The study was published in the medical journal Geriatrics. If it gets validated, the algorithms developed could become a tool for early detection (and management) of Dementia and MCI.
In Canada, 3.25 million people over age 65 have drivers licenses.
Lifestyle over genetics?
At the recent (2021) American Heart Association’s Epidemiology, Prevention, Lifestyle and Cardiometabolic Health Conference, research presented shows that healthy lifestyle behaviors can lower dementia risk among persons who are higher risk due to family history of dementia.
Having a parent or sibling with the disease increases a person’s risk of contracting dementia by 75%.
The research team, lead by Angelique Brellenthin, Ph.D., analyzed data on 302,239 men and women aged 50-73, who completed a physical exam between 2006-2010 (as part of the United Kingdom Biobank study). All the adults were free of Dementia when the study began. They provided background information about their families and their lifestyles. Researchers then followed the participants for eight years, to see who developed dementia.

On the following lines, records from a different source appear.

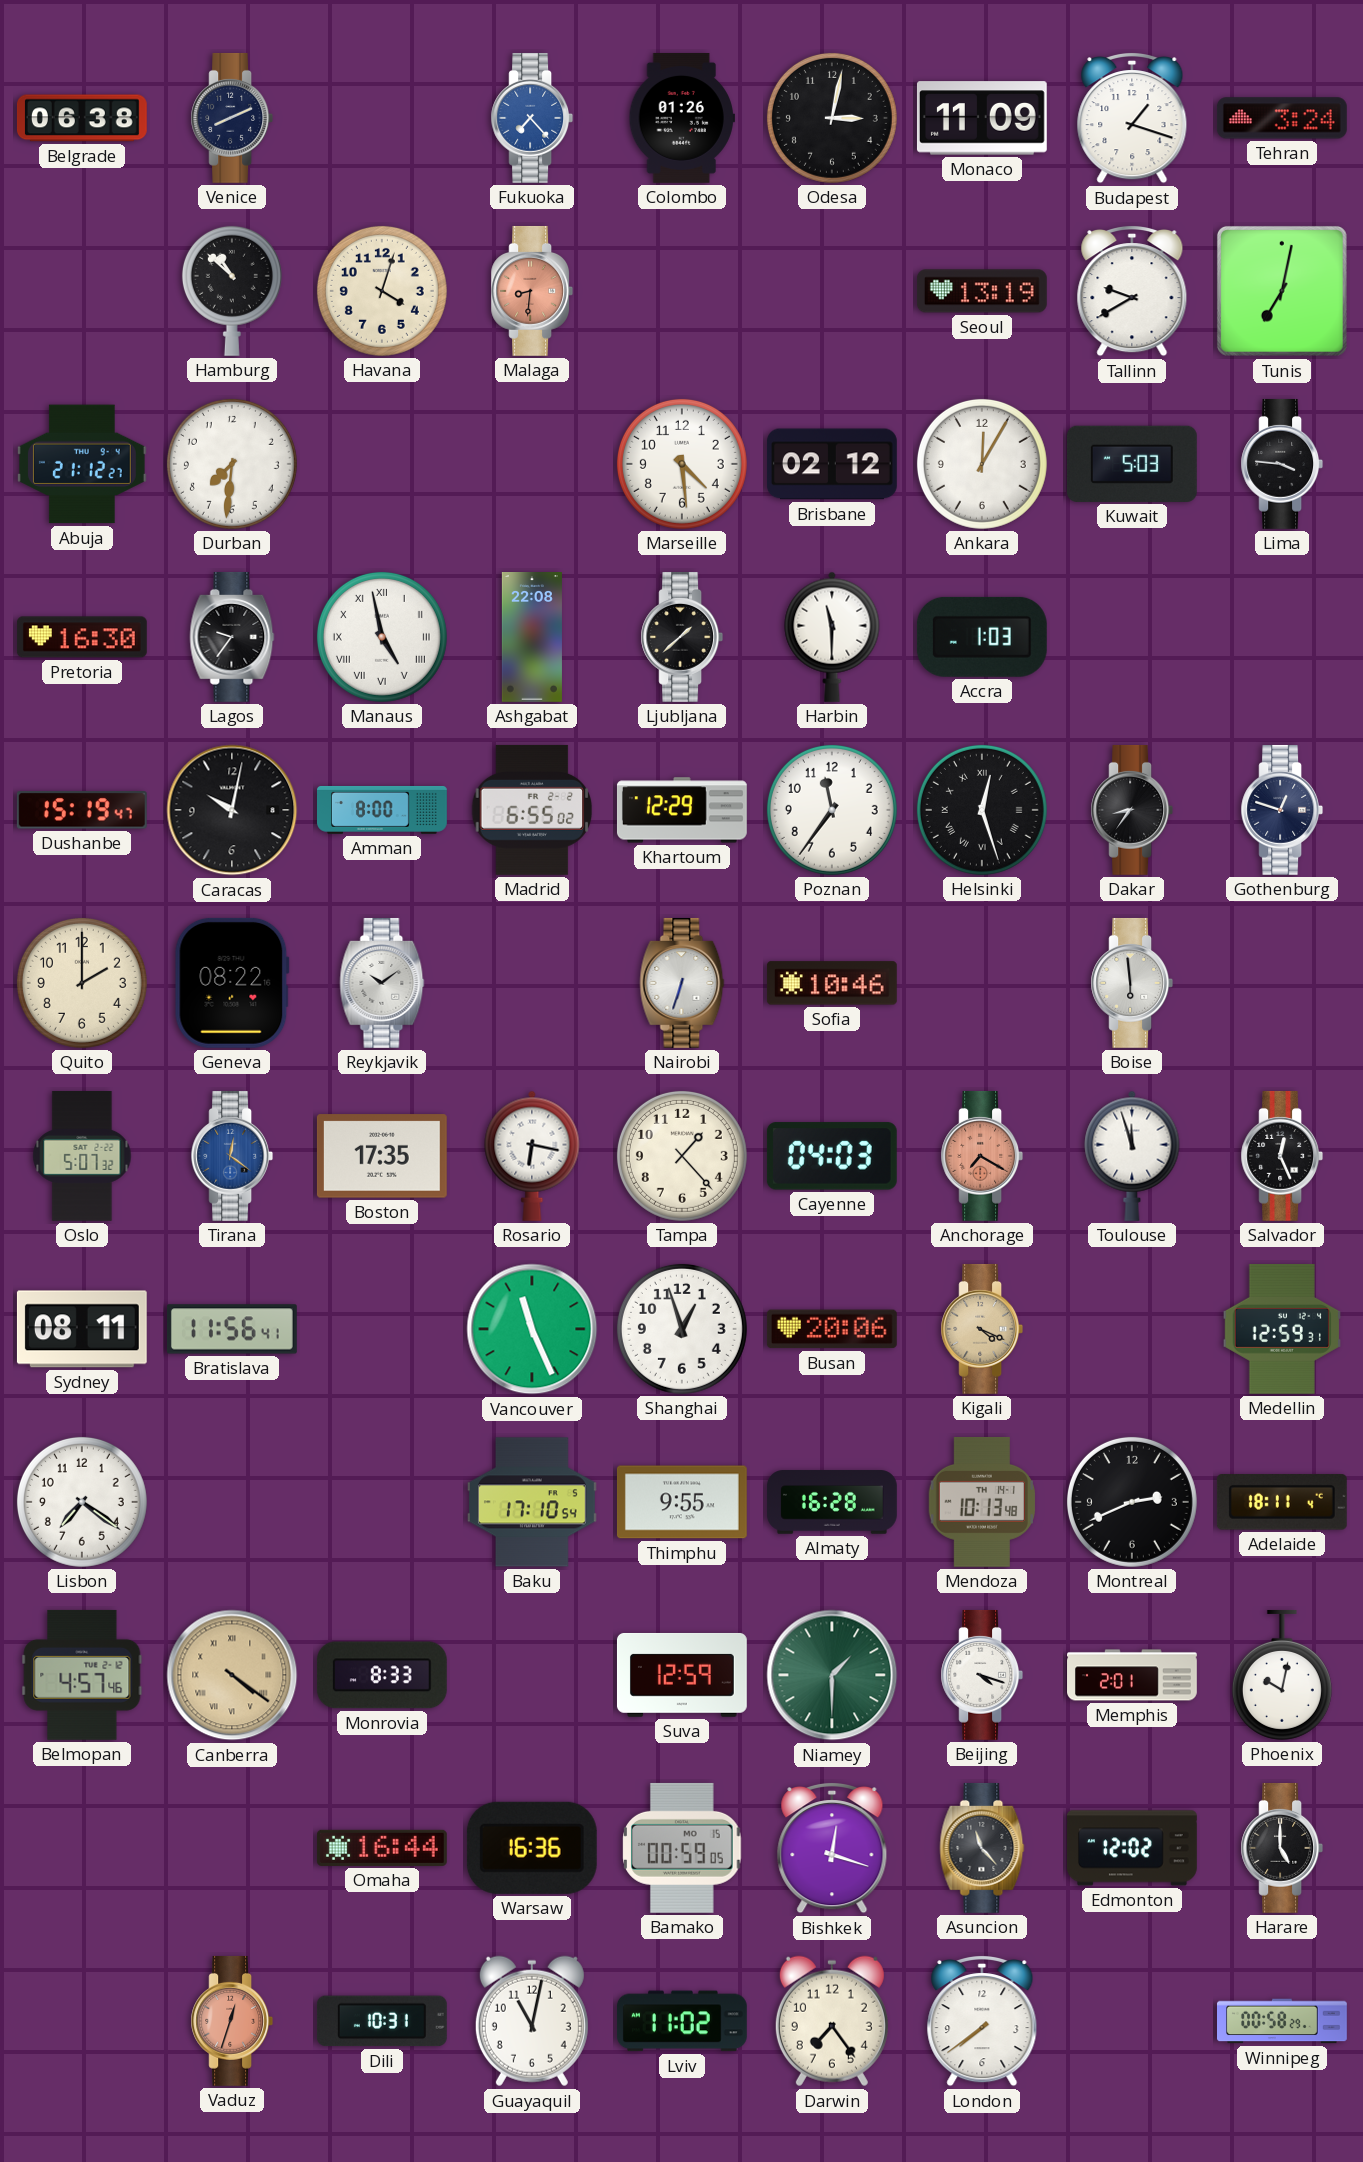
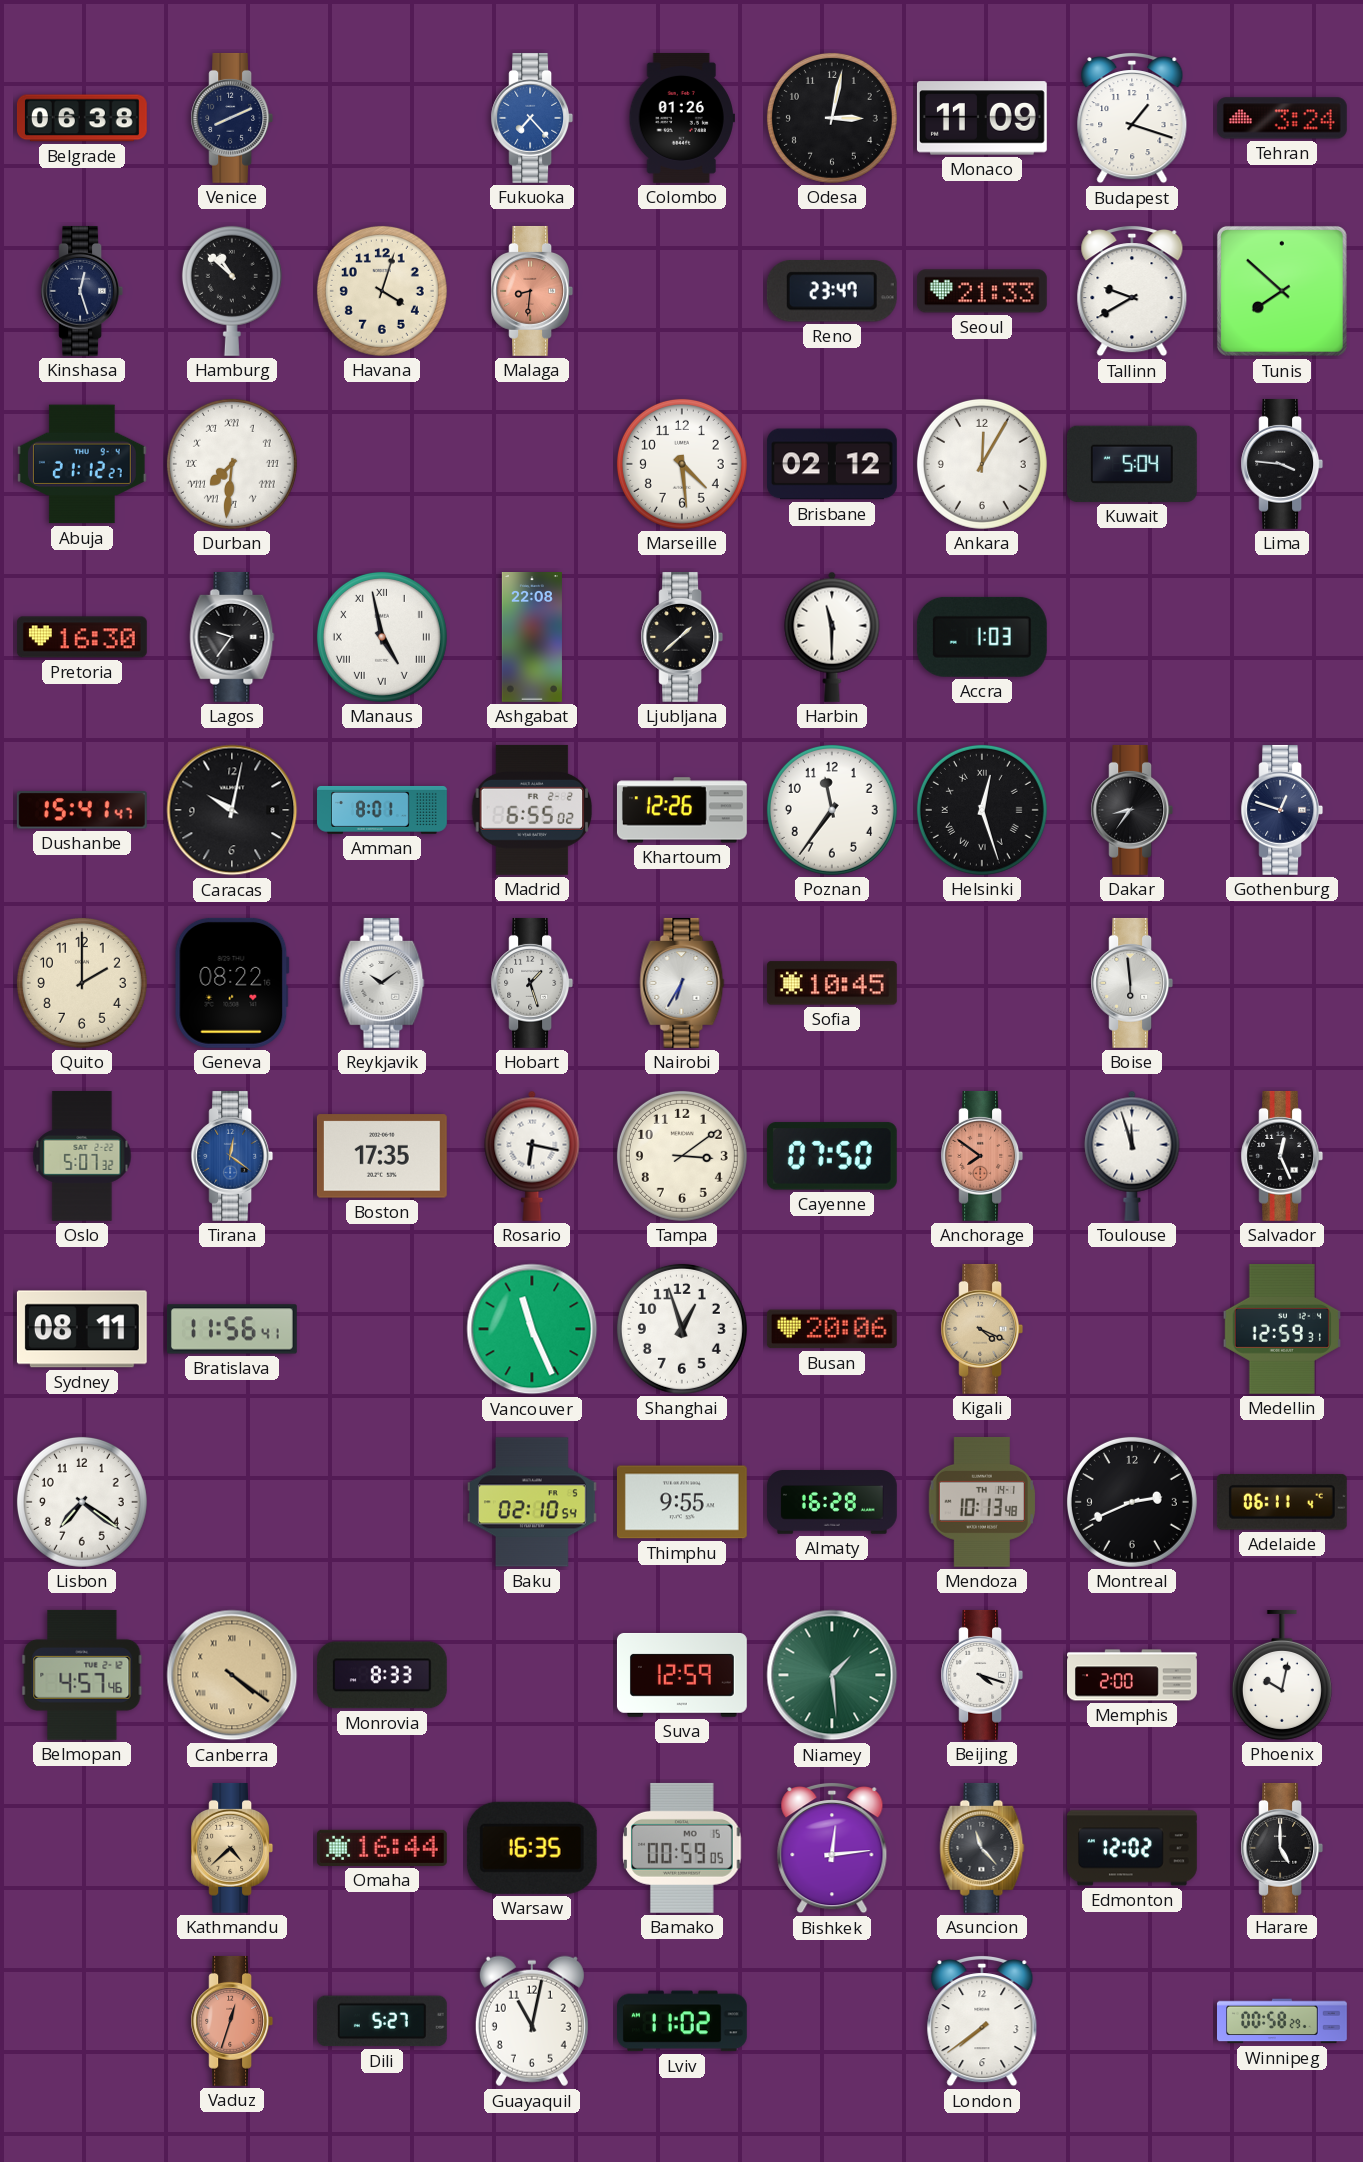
Kinshasa: none -> 12:27
Reno: none -> 23:47
Seoul: 13:19 -> 21:33
Tunis: 7:02 -> 7:52
Durban numerals: Arabic -> Roman
Kuwait: 5:03 -> 5:04
Dushanbe: 15:19 -> 15:41
Amman: 8:00 -> 8:01
Khartoum: 12:29 -> 12:26
Hobart: none -> 1:27
Nairobi: 6:33 -> 6:35
Sofia: 10:46 -> 10:45
Tampa: 1:23 -> 3:09
Cayenne: 04:03 -> 07:50
Anchorage: 7:20 -> 7:51
Baku: 17:10 -> 02:10
Adelaide: 18:11 -> 06:11
Niamey: 1:30 -> 1:29
Memphis: 2:01 -> 2:00
Kathmandu: none -> 4:38
Warsaw: 16:36 -> 16:35
Bishkek: 12:18 -> 12:14
Dili: 10:31 -> 5:27
Darwin: 7:24 -> none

The adults at highest risk of developing dementia were those with family histories of the disease. However, following the lifestyle behaviors cut by half the risk of developing Dementia. Even following only some of the behaviors cut the risk.
Researchers suggested that for those people with family histories of Dementia, a proactive approach to lifestyle did reduce the probability of contracting the disease and the more lifestyle behaviors that were followed (including diet, sleeping, not smoking and keeping weight under control), the lower the probability of contracting the disease, despite the family history. So the right behaviors do affect brain health.
A recent article in the National Post referred to a Toronto pilot study (published in the Journal of Alzheimer’s Disease) that concluded that low doses of radiation “vastly improved” behavior and cognitive abilities of Alzheimer’s patients.
The study involved only 4 patients. All were suffering from severe Alzheimer’s Disease. They received 3 instalments of low dose radiation at two week intervals. Their behavior was monitored before and after the treatments. Background information was collected from family, friends and caregivers.
Three of the patients showed significant improvement within days of their first doses. The daughter of one of the patients visited shortly after one of the doses. She reported:
“I had an amazing visit with my Dad this evening. I’m speechless. He was excited to see me. He spoke to me right away and gave me multiple kisses. My Mom agreed it’s been years since he has done this. Everyone is amazed”.
The study, though, to be reliable, will need to be done across larger clinical trials.
Because nobody knows with certainty whether they will contract this awful disease, keeping informed is useful. In addition, particularly for Baby Boomers, a discussion with a Doctor regarding behaviors and family history would be prudent.